Ay.

Constantly tripping, sometimes falling, always overcoming.
Data science student, emotion sensor, part-time multi-tasker.

This post will summarize our group final project for DSBA 5122: Visual Analytics (class website: https://dsba5122-spring2019.netlify.com/). Using a hypothetical scenario, we, as data scientists, developed a shinydashboard on high school social network with key centrality measures to identify the most popular peers in the circle.

Web link to shiny App: [https://balavigneswaran-kuppusamy.shinyapps.io/network/]

Visit Github Repository: [https://github.com/jlei2821/network_visual_design]

Special shoutout to my teammates Balavigneswaran Kuppusamy and Minglan Ye for all your time and efforts contributed to this project, which earned us the “Best Human-Centered Machine Learning App” in class.


Introduction

A high school in Marseille, France has conducted an analysis on historical data studying the influence of different factors on academic performance. The study observes student behavior and rates each student’s peer connections on a scale of 1 to 10. Results show that receiving a high score on peer connections is highly correlated with not only academic excellence of the student while in school, but also superior development after graduation.

In order to enhance frequent communication among the student body, the high school principal decides to employ data scientists to create an online social platform. The purpose of this platform is to create a convenient environment for students to quickly navigate through connections between fellow peers and identify ways of contact. A successful platform not only needs to be quickly accessible to students, but also encourages academic discussions among student groups.

The proposed platform should provide easy options for students to explore the community, & observe network strength and enable them to make contacts with the right students to enable greater level of connectivity & communication among students.


Operation & Abstraction Design

Datasets

The data scientist team compiled two datasets for the purpose of this project after a 5-day survey

Contacts - entails contacts of the students of nine classes. Data records indicate the IDs of students having the contact and the duration of contact on a level of 1-4, with 1 being the shortest and 4 being the longest. A clip of dataset is copied below:

Metadata - contains student details like student ID, class ID, and gender.
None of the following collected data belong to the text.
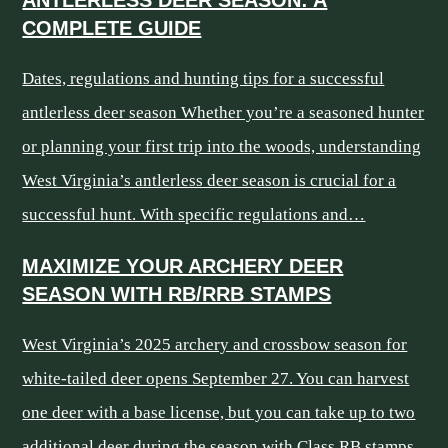
COMPLETE GUIDE
Dates, regulations and hunting tips for a successful
antlerless deer season Whether you’re a seasoned hunter
or planning your first trip into the woods, understanding
West Virginia’s antlerless deer season is crucial for a
successful hunt. With specific regulations and…
MAXIMIZE YOUR ARCHERY DEER
SEASON WITH RB/RRB STAMPS
West Virginia’s 2025 archery and crossbow season for
white-tailed deer opens September 27. You can harvest
one deer with a base license, but you can take up to two
additional deer during the season with Class RB stamps.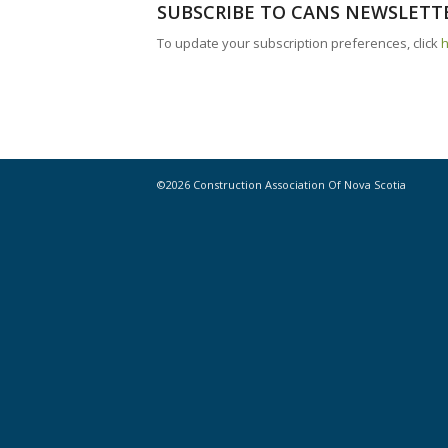
SUBSCRIBE TO CANS NEWSLETT
To update your subscription preferences, click
©2026 Construction Association Of Nova Scotia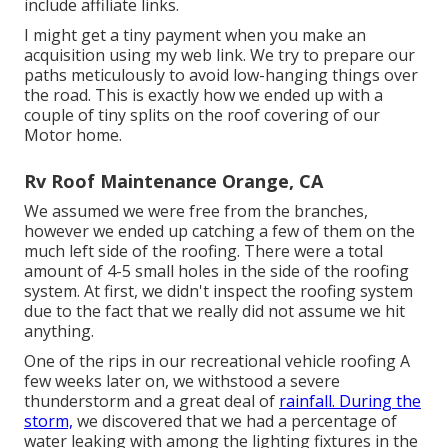
include affiliate links.
I might get a tiny payment when you make an
acquisition using my web link. We try to prepare our
paths meticulously to avoid low-hanging things over
the road. This is exactly how we ended up with a
couple of tiny splits on the roof covering of our
Motor home.
Rv Roof Maintenance Orange, CA
We assumed we were free from the branches,
however we ended up catching a few of them on the
much left side of the roofing. There were a total
amount of 4-5 small holes in the side of the roofing
system. At first, we didn't inspect the roofing system
due to the fact that we really did not assume we hit
anything.
One of the rips in our recreational vehicle roofing A
few weeks later on, we withstood a severe
thunderstorm and a great deal of
rainfall. During the
storm,
we discovered that we had a percentage of
water leaking with among the lighting fixtures in the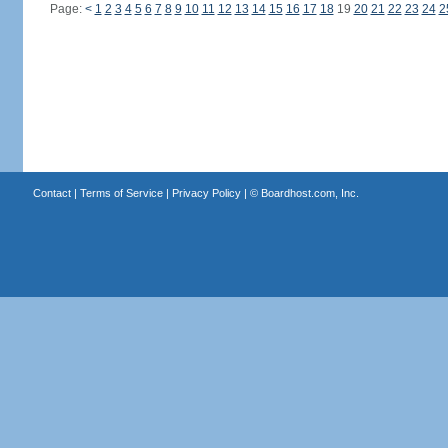
Page:
<
1
2
3
4
5
6
7
8
9
10
11
12
13
14
15
16
17
18
19
20
21
22
23
24
2
Contact
|
Terms of Service
|
Privacy Policy
| ©
Boardhost.com, Inc.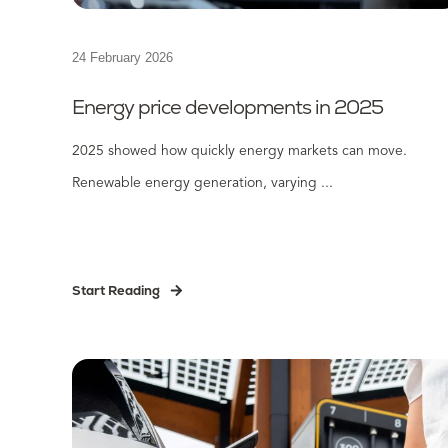
24 February 2026
Energy price developments in 2025
2025 showed how quickly energy markets can move.
Renewable energy generation, varying ...
Start Reading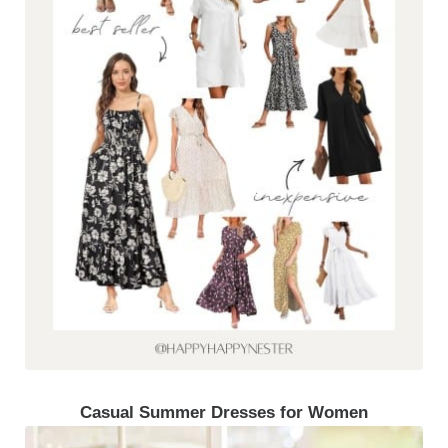
Casual Summer Dresses for Women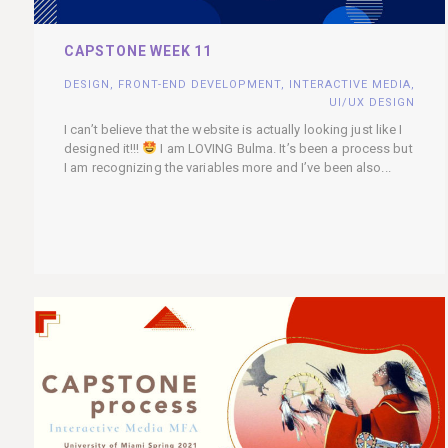
CAPSTONE WEEK 11
DESIGN
,
FRONT-END DEVELOPMENT
,
INTERACTIVE MEDIA
,
UI/UX DESIGN
I can’t believe that the website is actually looking just like I
designed it!!!
I am LOVING Bulma. It’s been a process but
I am recognizing the variables more and I’ve been also...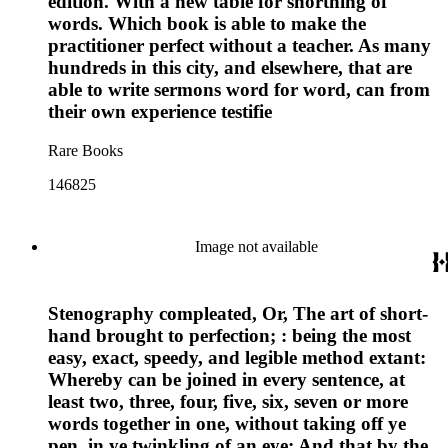
edition. With a new table for shortning of
words. Which book is able to make the
practitioner perfect without a teacher. As many
hundreds in this city, and elsewhere, that are
able to write sermons word for word, can from
their own experience testifie
Rare Books
146825
Image not available
Stenography compleated, Or, The art of short-
hand brought to perfection; : being the most
easy, exact, speedy, and legible method extant:
Whereby can be joined in every sentence, at
least two, three, four, five, six, seven or more
words together in one, without taking off ye
pen, in ye twinkling of an eye; And that by the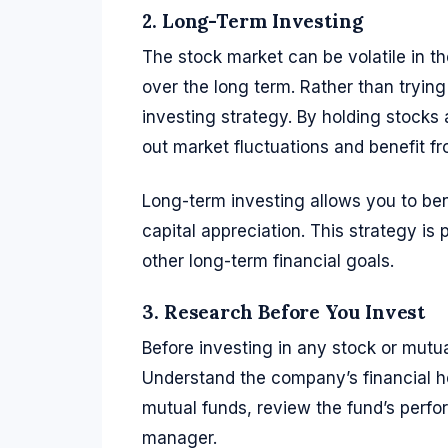
2. Long-Term Investing
The stock market can be volatile in th
over the long term. Rather than tryin
investing strategy. By holding stocks
out market fluctuations and benefit 
Long-term investing allows you to ben
capital appreciation. This strategy is 
other long-term financial goals.
3. Research Before You Invest
Before investing in any stock or mutua
Understand the company’s financial h
mutual funds, review the fund’s perfor
manager.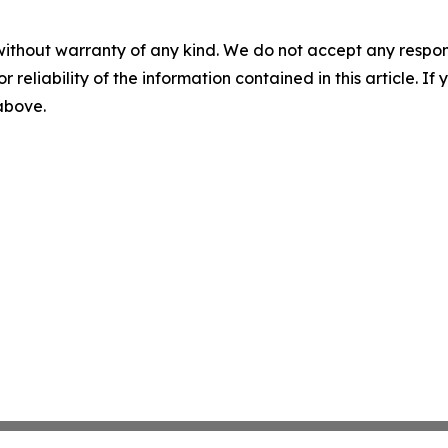
without warranty of any kind. We do not accept any responsib
r reliability of the information contained in this article. I
 above.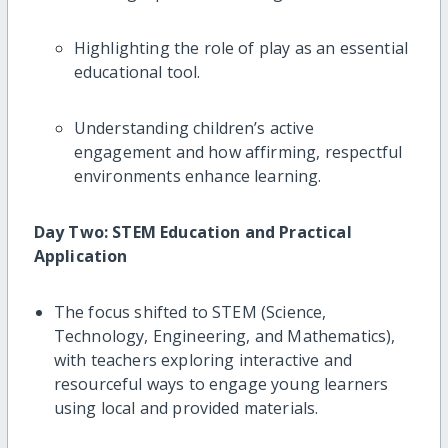
Highlighting the role of play as an essential
educational tool.
Understanding children’s active
engagement and how affirming, respectful
environments enhance learning.
Day Two: STEM Education and Practical
Application
The focus shifted to STEM (Science,
Technology, Engineering, and Mathematics),
with teachers exploring interactive and
resourceful ways to engage young learners
using local and provided materials.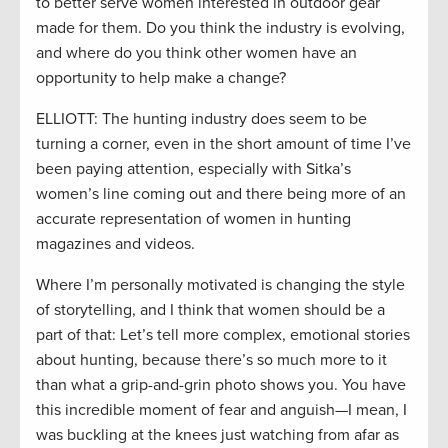
to better serve women interested in outdoor gear
made for them. Do you think the industry is evolving,
and where do you think other women have an
opportunity to help make a change?
ELLIOTT: The hunting industry does seem to be
turning a corner, even in the short amount of time I’ve
been paying attention, especially with Sitka’s
women’s line coming out and there being more of an
accurate representation of women in hunting
magazines and videos.
Where I’m personally motivated is changing the style
of storytelling, and I think that women should be a
part of that: Let’s tell more complex, emotional stories
about hunting, because there’s so much more to it
than what a grip-and-grin photo shows you. You have
this incredible moment of fear and anguish—I mean, I
was buckling at the knees just watching from afar as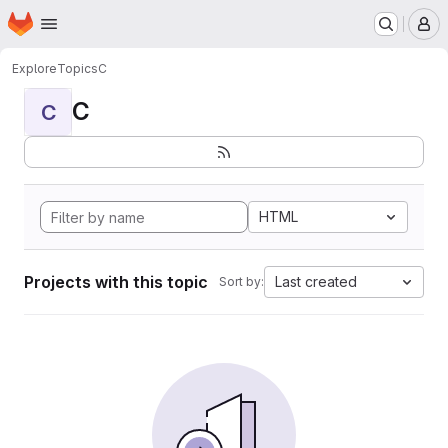
Homepage
Skip to main content
M
Explore
Topics
C
C
C
HTML
Projects with this topic
Last created
Sort by: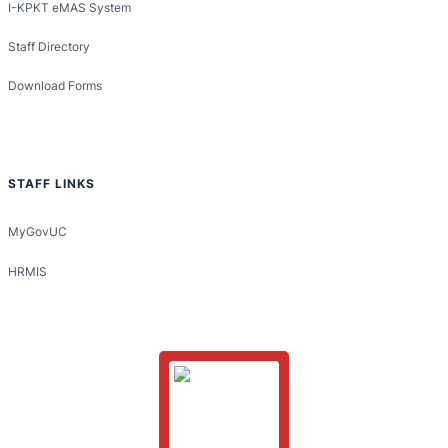
I-KPKT eMAS System
Staff Directory
Download Forms
STAFF LINKS
MyGovUC
HRMIS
To generate network profile images, we used random user API with configurable parameters. This allows us to extract profile information like name, gender, ssn, profile pictures, etc.

Data Preparation Steps

The following data preparation steps were executed from the 3 datasets to produce the nodes & edges needed for visual design:

  1. Random user profiles loaded from web API, & converted from JSON format to a dataframe containing the variables of interest - e.g. name, gender, ssn (unique ID), profile picture, etc.
  2. Data from Metadata dataset augmented with details from random user profiles (random mappings made between student metadata & user profiles). During the merge, care was taken such that students are matched with a user profile having the same gender. This data will be used as the nodes/vertices of the graph.
  3. Data from Contacts dataset used as edges of the graph. The contact strenth considered as weight of the edge.
  4. Graph built from the nodes & edges data using the igraph library. igraph library provides various centrality measures for the network & can easily identify other network characteristics such as distance, shortest path, neighbors, etc.
  5. Various centrality measures such as degree, centrality, closeness, betweenness, etc are calculated from the igraph.
  6. The absolute values of the centrality measures are not in any way effective or usable by the students directly. Those absolute values have been transformed into Quartile measures between 1 - 4, where 4 indicating a student being in the highest quartile of the measure, & 1 the lowest.
  7. These quartile measures are stored in the nodes dataframe against each node, & will be usable for multiple calculations to rank the students, etc.


Visual Encoding / Interaction Design

Students should be able to quickly navigate through peer networks displayed as graph / network map. Students will input into the application by logging into their profile, and a network map will be generated based on student information and strength of their relations indicated in the contacts data.

Considerations in the Visual Encoding:

  • Network map constructed using vizNetwork library using the nodes & edges, & is created as a force-directed graph layout.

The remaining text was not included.